Before independence, Mohammedan also clinched the Dhaka League title in the year of 1959, '61, '63, '66 and '69. It was not easy to find success against teams like Dhaka Wanderers and Victoria SC. Yet, Mohammedan did not yield to failure, they pursued their way. Mohammedan won the Aga Khan Gold Cup for the first time in 1959. They repeated the feat twice, in 1964 and 1968.

On 11 May 1972, Mohammedan played against Indian club Mohun Bagan under captaincy of Zakaria Pintoo, which was the first visit of a foreign team in independent Bangladesh. Dhaka Abahani adds a new dimension to domestic football in the post-independent era. And it begins a new rivalry involving Dhaka Abahani and Dhaka Mohammedan termed Dhaka Derby which took no time to spread the passion and madness throughout the country. Abahani won the league in 1974 and 1977 but the decade, however, belonged to Mohammedan as they got the better of their hardcore rival to win the league in 1975, 1976, 1978 and 1980.

They were unbeaten in the first division league from 8 September 1985 to 15 March 1990. Mohammedan did not lose a single match in those one thousand six hundred and fifty days winning 63 of them, drawing 12 times and 1 ended up being postponed. They scored 160 and conceded 22 goals. The Black and Whites took the league title three times in a row from 1986 to 1988. The last time Mohammedan won the league was back in 2002 and with all these years gone, they are still the most number of league winners in Bangladesh- 19 times.

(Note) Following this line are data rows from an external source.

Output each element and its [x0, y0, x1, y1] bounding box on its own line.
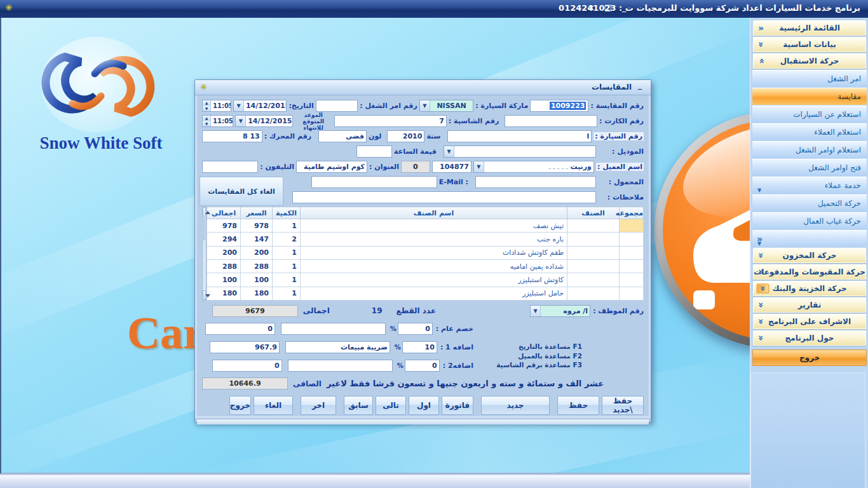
time-spinner[interactable]: ▲▼ [203, 116, 211, 126]
cell-item[interactable] [567, 246, 620, 259]
cell-qty[interactable]: 1 [273, 259, 301, 273]
table-row[interactable]: باره جنب 2 147 294 [207, 233, 644, 246]
cell-item-name[interactable]: طقم كاوتش شدادات [301, 246, 567, 259]
table-row[interactable]: تيش نصف 1 978 978 [207, 219, 644, 233]
sidebar-item[interactable]: ▼ استعلام العملاء [752, 123, 867, 140]
dropdown-arrow-icon[interactable]: ▼ [234, 100, 244, 111]
table-row[interactable]: طقم كاوتش شدادات 1 200 200 [207, 246, 644, 259]
notes-field[interactable] [292, 191, 596, 203]
col-total[interactable]: اجمالى [207, 207, 241, 219]
add2-amount-field[interactable]: 0 [212, 360, 282, 372]
cell-group[interactable] [620, 219, 644, 233]
cell-price[interactable]: 100 [241, 273, 273, 287]
sidebar-item[interactable]: ▼ حركة المقبوضات والمدفوعات [753, 264, 866, 280]
sidebar-item[interactable]: ▼ الاشراف على البرنامج [753, 314, 866, 329]
color-field[interactable]: فضى [318, 130, 367, 142]
col-item[interactable]: الصنف [567, 207, 620, 219]
quote-no-field[interactable]: 1009223 [530, 100, 588, 112]
expected-time-picker[interactable]: 11:05 A ▲▼ [202, 115, 233, 127]
cell-price[interactable]: 978 [241, 219, 273, 233]
work-order-no-field[interactable] [316, 100, 358, 112]
cell-item-name[interactable]: حامل استبليزر [301, 287, 567, 300]
dropdown-arrow-icon[interactable]: ▼ [420, 100, 430, 111]
table-scrollbar[interactable] [202, 207, 207, 301]
cell-qty[interactable]: 2 [273, 233, 301, 246]
cell-qty[interactable]: 1 [273, 273, 301, 287]
cell-price[interactable]: 147 [241, 233, 273, 246]
cell-group[interactable] [620, 233, 644, 246]
car-brand-combo[interactable]: NISSAN ▼ [419, 100, 473, 112]
sidebar-item[interactable]: ▼ خدمة عملاء [752, 177, 867, 194]
cell-item[interactable] [567, 219, 620, 233]
client-name-combo[interactable]: ورنيت ـ ـ ـ ـ ـ ▼ [473, 161, 594, 173]
add1-amount-field[interactable]: 967.9 [210, 341, 280, 353]
dialog-button[interactable]: تالى [376, 396, 406, 415]
dialog-button[interactable]: اول [409, 396, 439, 415]
cell-item[interactable] [567, 233, 620, 246]
sidebar-item[interactable]: ▼ حركة الخزينة والبنك [753, 281, 866, 296]
discount-amount-field[interactable]: 0 [205, 323, 275, 335]
dialog-button[interactable]: خروج [229, 396, 251, 415]
sidebar-item[interactable]: ▼ تقارير [753, 297, 866, 313]
cell-qty[interactable]: 1 [273, 219, 301, 233]
sidebar-item[interactable]: ▼ القائمة الرئيسية [753, 20, 866, 36]
cancel-all-quotes-button[interactable]: الغاء كل المقايسات [200, 177, 283, 206]
dialog-minimize-button[interactable]: _ [638, 81, 642, 90]
sidebar-item[interactable]: ▼ فتح اوامر الشغل [752, 159, 867, 176]
sidebar-item[interactable]: ▼ [752, 230, 867, 247]
phone-field[interactable] [202, 161, 258, 173]
sidebar-item[interactable]: ▼ خروج [752, 349, 867, 366]
table-row[interactable]: حامل استبليزر 1 180 180 [207, 287, 644, 300]
card-no-field[interactable] [505, 115, 597, 127]
cell-item[interactable] [567, 273, 620, 287]
cell-item-name[interactable]: شداده يمين اماميه [301, 259, 567, 273]
scroll-up-icon[interactable] [203, 207, 206, 217]
add1-pct-field[interactable]: 10 [402, 341, 437, 353]
col-qty[interactable]: الكمية [273, 207, 301, 219]
sidebar-item[interactable]: ▼ استعلام اوامر الشغل [752, 141, 867, 158]
dropdown-arrow-icon[interactable]: ▼ [474, 161, 484, 172]
engine-no-field[interactable]: 8 13 [202, 130, 262, 142]
address-field[interactable]: كوم اوشيم طامية [296, 161, 367, 173]
time-spinner[interactable]: ▲▼ [203, 100, 211, 111]
client-code-field[interactable]: 104877 [432, 161, 471, 173]
model-combo[interactable]: ▼ [444, 146, 596, 158]
cell-item[interactable] [567, 287, 620, 300]
scroll-down-icon[interactable] [203, 290, 206, 300]
sidebar-item[interactable]: ▼ حول البرنامج [753, 330, 866, 346]
add1-name-field[interactable]: ضريبة مبيعات [285, 341, 390, 353]
dropdown-arrow-icon[interactable]: ▼ [531, 306, 541, 316]
dialog-button[interactable]: سابق [344, 396, 373, 415]
dialog-button[interactable]: حفظ \جديد [602, 396, 644, 415]
sidebar-item[interactable]: ▼ امر الشغل [752, 70, 867, 87]
sidebar-item[interactable]: ▼ مقايسة [752, 88, 867, 105]
sidebar-item[interactable]: ▼ حركة الاستقبال [753, 53, 866, 69]
cell-item-name[interactable]: تيش نصف [301, 219, 567, 233]
dropdown-arrow-icon[interactable]: ▼ [444, 146, 454, 157]
sidebar-item[interactable]: ▼ حركة التحميل [752, 194, 867, 212]
email-field[interactable] [311, 176, 437, 188]
sidebar-item[interactable]: ▼ بيانات اساسية [753, 37, 866, 52]
mobile-field[interactable] [475, 176, 596, 188]
col-item-name[interactable]: اسم الصنف [301, 207, 567, 219]
table-row[interactable]: شداده يمين اماميه 1 288 288 [207, 259, 644, 273]
scroll-thumb[interactable] [203, 217, 205, 240]
chassis-no-field[interactable]: 7 [334, 115, 447, 127]
dialog-button[interactable]: حفظ [557, 396, 599, 415]
discount-pct-field[interactable]: 0 [398, 323, 433, 335]
hour-value-field[interactable] [356, 146, 392, 158]
car-no-field[interactable]: ا [447, 130, 592, 142]
cell-price[interactable]: 288 [241, 259, 273, 273]
sidebar-item[interactable]: ▼ حركة المخزون [753, 248, 866, 263]
dialog-titlebar[interactable]: المقايسات _ x ✳ [195, 80, 651, 95]
cell-price[interactable]: 180 [241, 287, 273, 300]
cell-group[interactable] [620, 287, 644, 300]
add2-pct-field[interactable]: 0 [405, 360, 440, 372]
dialog-button[interactable]: جديد [481, 396, 550, 415]
cell-total[interactable]: 288 [207, 259, 241, 273]
cell-total[interactable]: 978 [207, 219, 241, 233]
col-price[interactable]: السعر [241, 207, 273, 219]
dropdown-arrow-icon[interactable]: ▼ [236, 116, 246, 126]
employee-combo[interactable]: ا/ مروه ▼ [530, 305, 590, 317]
expected-date-picker[interactable]: 14/12/2015 ▼ [235, 115, 293, 127]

Mohammedan won the Federation Cup ten times, beating Abahani six times in the final. They won their last Federation Cup title back in 2009. Mohammedan also won the most expensive domestic football tournament of the country, Super Cup twice by taking the inaugural edition in 2009 and then the one in 2013. Their record attendance for a football game is nearly 45,000 which took place in 2009.

They had their touch on Independence Cup title three times in 1972, 1991 and 2014 with the latest triumph being their last title in any domestic competition thus far.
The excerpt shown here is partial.